What this task involves: Each record here should be printed again exactly; please leave its pictures out.

+++ Available records +++

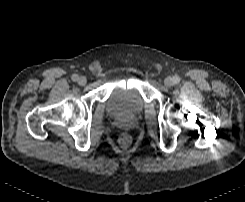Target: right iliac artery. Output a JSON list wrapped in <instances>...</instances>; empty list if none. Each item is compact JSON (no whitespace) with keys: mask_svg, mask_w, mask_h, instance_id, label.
<instances>
[{"mask_svg":"<svg viewBox=\"0 0 245 202\" xmlns=\"http://www.w3.org/2000/svg\"><path fill=\"white\" fill-rule=\"evenodd\" d=\"M71 78L73 81H77L79 76L77 74H73Z\"/></svg>","mask_w":245,"mask_h":202,"instance_id":"right-iliac-artery-1","label":"right iliac artery"}]
</instances>
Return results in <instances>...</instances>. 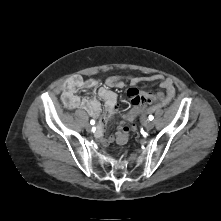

+++

Expected output:
Target: right iliac artery. Output a JSON list wrapped in <instances>...</instances>; empty list if none. Each item is compact JSON (no whitespace) with keys: mask_svg, mask_w, mask_h, instance_id, label.
<instances>
[{"mask_svg":"<svg viewBox=\"0 0 245 202\" xmlns=\"http://www.w3.org/2000/svg\"><path fill=\"white\" fill-rule=\"evenodd\" d=\"M71 78L73 81H77L79 76L77 74H73Z\"/></svg>","mask_w":245,"mask_h":202,"instance_id":"right-iliac-artery-1","label":"right iliac artery"}]
</instances>
Return results in <instances>...</instances>. 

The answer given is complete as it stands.